Abstract

Data centers are often equipped with multiple cooling units. Here, an aquifer thermal energy storage (ATES) system has shown to be efficient. However, the usage of hot and cold-water wells in the ATES must be balanced for legal and environmental reasons. Reinforcement Learning has been proven to be a useful tool for optimizing the cooling operation at data centers. Nonetheless, since cooling demand changes continuously, balancing the ATES usage on a yearly basis imposes an additional challenge in the form of a delayed reward. To overcome this, we formulate a return decomposition, Cool-RUDDER, which relies on simple domain knowledge and needs no training.
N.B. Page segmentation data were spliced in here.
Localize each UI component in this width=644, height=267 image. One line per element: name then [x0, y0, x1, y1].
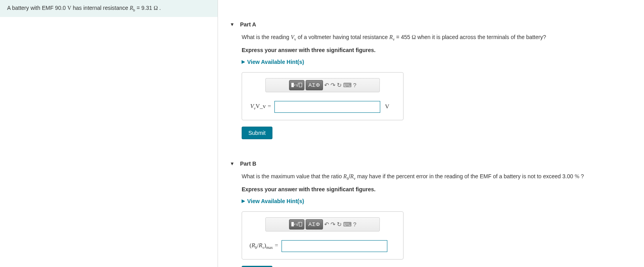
redo-button[interactable]: ↷	[330, 221, 336, 228]
help-button[interactable]: ?	[353, 82, 356, 88]
keyboard-icon: ⌨	[343, 221, 352, 228]
caret-down-icon: ▼	[230, 22, 235, 27]
hints-label: View Available Hint(s)	[247, 59, 304, 65]
reset-icon: ↻	[337, 82, 342, 88]
help-button[interactable]: ?	[353, 221, 356, 228]
equation-toolbar: x√ ΑΣΦ ↶ ↷ ↻ ⌨ ?	[265, 78, 380, 92]
part-a-header[interactable]: ▼ Part A	[218, 16, 644, 33]
reset-button[interactable]: ↻	[337, 221, 342, 228]
part-a-instruction: Express your answer with three significa…	[242, 47, 632, 53]
templates-button[interactable]: x√	[289, 80, 305, 90]
redo-button[interactable]: ↷	[330, 82, 336, 89]
triangle-right-icon: ▶	[242, 198, 245, 204]
equation-toolbar: x√ ΑΣΦ ↶ ↷ ↻ ⌨ ?	[265, 217, 380, 232]
part-b-question: What is the maximum value that the ratio…	[242, 172, 632, 181]
problem-text-mid: has internal resistance	[71, 5, 130, 11]
part-a-input-row: VvV_v = V	[248, 101, 398, 113]
redo-icon: ↷	[330, 221, 336, 228]
templates-icon: x√	[291, 221, 302, 227]
part-a-body: What is the reading Vv of a voltmeter ha…	[218, 33, 644, 139]
part-a: ▼ Part A What is the reading Vv of a vol…	[218, 16, 644, 139]
greek-button[interactable]: ΑΣΦ	[306, 80, 323, 90]
part-a-question: What is the reading Vv of a voltmeter ha…	[242, 33, 632, 42]
part-b: ▼ Part B What is the maximum value that …	[218, 155, 644, 267]
part-b-answer-box: x√ ΑΣΦ ↶ ↷ ↻ ⌨ ? (Rb/Rv)max =	[242, 211, 404, 260]
caret-down-icon: ▼	[230, 161, 235, 166]
part-b-input-row: (Rb/Rv)max =	[248, 240, 398, 252]
rb-var: R	[130, 5, 133, 11]
left-panel: A battery with EMF 90.0 V has internal r…	[0, 0, 218, 267]
problem-suffix: .	[158, 5, 161, 11]
templates-icon: x√	[291, 82, 302, 88]
part-b-instruction: Express your answer with three significa…	[242, 186, 632, 192]
part-b-submit-button[interactable]: Submit	[242, 266, 272, 267]
undo-button[interactable]: ↶	[324, 82, 329, 89]
keyboard-icon: ⌨	[343, 82, 352, 88]
emf-unit: V	[68, 5, 71, 11]
rb-eq: = 9.31	[135, 5, 154, 11]
greek-button[interactable]: ΑΣΦ	[306, 219, 323, 230]
part-a-submit-button[interactable]: Submit	[242, 127, 272, 139]
undo-icon: ↶	[324, 82, 329, 88]
part-a-answer-box: x√ ΑΣΦ ↶ ↷ ↻ ⌨ ? VvV_v = V	[242, 72, 404, 120]
problem-text-prefix: A battery with EMF 90.0	[7, 5, 68, 11]
problem-statement: A battery with EMF 90.0 V has internal r…	[0, 0, 218, 17]
part-b-body: What is the maximum value that the ratio…	[218, 172, 644, 267]
part-a-hints-toggle[interactable]: ▶ View Available Hint(s)	[242, 59, 632, 65]
reset-icon: ↻	[337, 221, 342, 228]
triangle-right-icon: ▶	[242, 59, 245, 64]
part-b-header[interactable]: ▼ Part B	[218, 155, 644, 172]
part-b-var-label: (Rb/Rv)max =	[248, 242, 278, 250]
templates-button[interactable]: x√	[289, 219, 305, 230]
part-b-title: Part B	[240, 161, 256, 167]
hints-label: View Available Hint(s)	[247, 198, 304, 204]
right-panel: ▼ Part A What is the reading Vv of a vol…	[218, 0, 644, 267]
part-a-answer-input[interactable]	[274, 101, 380, 113]
part-a-unit-label: V	[385, 103, 389, 110]
keyboard-button[interactable]: ⌨	[343, 221, 352, 228]
rb-unit: Ω	[154, 5, 158, 11]
redo-icon: ↷	[330, 82, 336, 88]
undo-button[interactable]: ↶	[324, 221, 329, 228]
reset-button[interactable]: ↻	[337, 82, 342, 89]
part-b-answer-input[interactable]	[282, 240, 387, 252]
part-a-var-label: VvV_v =	[248, 103, 271, 110]
keyboard-button[interactable]: ⌨	[343, 82, 352, 89]
undo-icon: ↶	[324, 221, 329, 228]
part-b-hints-toggle[interactable]: ▶ View Available Hint(s)	[242, 198, 632, 204]
part-a-title: Part A	[240, 21, 256, 28]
We trained a proximal policy optimization agent to keep server temperatures steady while minimizing operational costs. Comparing the Cool-RUDDER reward signal to other ATES-associated rewards, all models kept the server temperatures steady at around 30 °C. An optimal ATES balance was defined to be 0% and a yearly imbalance of −4.9% with a confidence interval of [−6.2, −3.8]% was achieved for the Cool 2.0 reward. This outperformed a baseline ATES-associated reward of 0 at −16.3% with a confidence interval of [−17.1, −15.4]% and all other ATES-associated rewards. However, the improved ATES balance comes with a higher energy consumption cost of 12.5% when comparing the relative cost of the Cool 2.0 reward to the zero reward, resulting in a trade-off. Moreover, the method comes with limited requirements and is applicable to any long-term problem satisfying a linear state-transition system.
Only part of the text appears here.